Bruce looked down at his list and playfully lengthened the top of the F in “Ferrari” to extend over the entire word as it did in the Ferrari logo. He did the same thing to the F in factory… and then winced at the thought of Sifu Lin’s scowl. Maybe it would have been more disciplined to start the automotive research in Stuttgart, and maybe he had failed his very first test applying martial arts discipline to his real life.
Discipline. Discipline… To make up for the lapse, he rummaged in his backpack and found the pertinent clippings for a workshop entitled “Science and Technology for a Safe Car,” a “Specialized Master in Racing Motor Engineering,” Ducati’s “Physics in Motion” Laboratory, and Guidare Pilotare’s driving courses as well as Lamborghini’s driving academy. All took their place as less glamorous but mission-critical entries to his itinerary, and the sheer number of hours involved should squelch any idea that he was using the sacrosanct dictates of The Mission to indulge a boy’s love of fast cars.

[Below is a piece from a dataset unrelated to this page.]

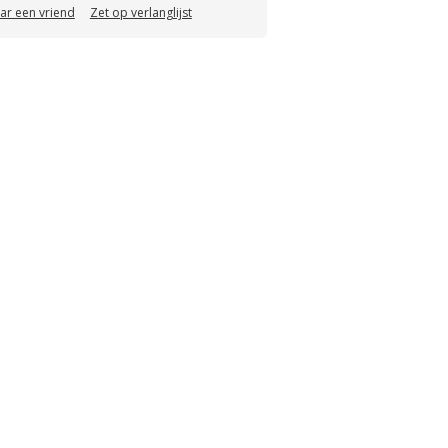
aar een vriend
Zet op verlanglijst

As the train crossed Switzerland he read up on the Maserati brothers and Alfa Romeo, even though it wasn’t that interesting… Italy’s dominance of the Grand Prix and the history of European racing after the war, even though he didn’t think it would ever be useful even for making conversation with his fellow tourists… He reviewed the more polite use of the verb volere: vorrei “I would like” vs. the more… demanding… even though… the polite form vorrei instead of the more demanding voglio “I want”—though the train had stopped and a trio of beautiful girls his age were boarding—all brunette—and were moving through the car: laughing, smiling, gorgeous legs—voglio vs vorrei, the coarser “I want” and the politer “I would like”—the calves on that one on the right, wow—Vorrei telefonare Gli Stati Uniti...
The girls left the car and Bruce returned to his studies—discipline!—Psychobat squelching the thoughts before they could form... Vorrei noleggiare una macchina. Thoughts of following the girls Vorrei indicazioni per la pista da corsa. Of changing his seat Vorrei partire in quarta… No.

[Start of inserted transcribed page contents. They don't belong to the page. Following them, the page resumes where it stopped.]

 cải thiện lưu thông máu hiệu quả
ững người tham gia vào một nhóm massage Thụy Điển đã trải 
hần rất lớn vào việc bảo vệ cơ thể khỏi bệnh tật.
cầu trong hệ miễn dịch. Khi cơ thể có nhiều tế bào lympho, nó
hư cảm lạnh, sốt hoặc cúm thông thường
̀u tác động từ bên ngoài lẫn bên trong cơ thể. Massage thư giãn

Bruce saw the girls again at the train station in Milan, and with his freshly drilled vocabulary, he thought “fare battere il cuore” as his eyes gave those amazing legs a final, longing caress (though it was meant to be a ’62 Ferrari GTO that quickened the speaker’s heart, not a pretty brunette’s perfectly toned calf).
He hoisted his backpack and endured a new round of Psychobat taking in the kind of detail an aspiring detective should be noticing: though the girls were no older than him, they clearly had a sense of the city’s fashion focus. Like virtually everyone bustling around the platforms, they were chicer than their counterparts in Tokyo, Hong Kong or Berlin. The girls knew, and they were no older than him, so this probably wasn’t their first trip to the city. There were boarding schools in the part of Switzerland where’d they joined the train. If they were students there, they probably made the trip regularly. Shopping for the day—Enough leggy girls!—or maybe a weekend, meet some boys, flirt, What else could be deduced—make a date, enjoy the night life and back for class Monday—that might conceivably be useful?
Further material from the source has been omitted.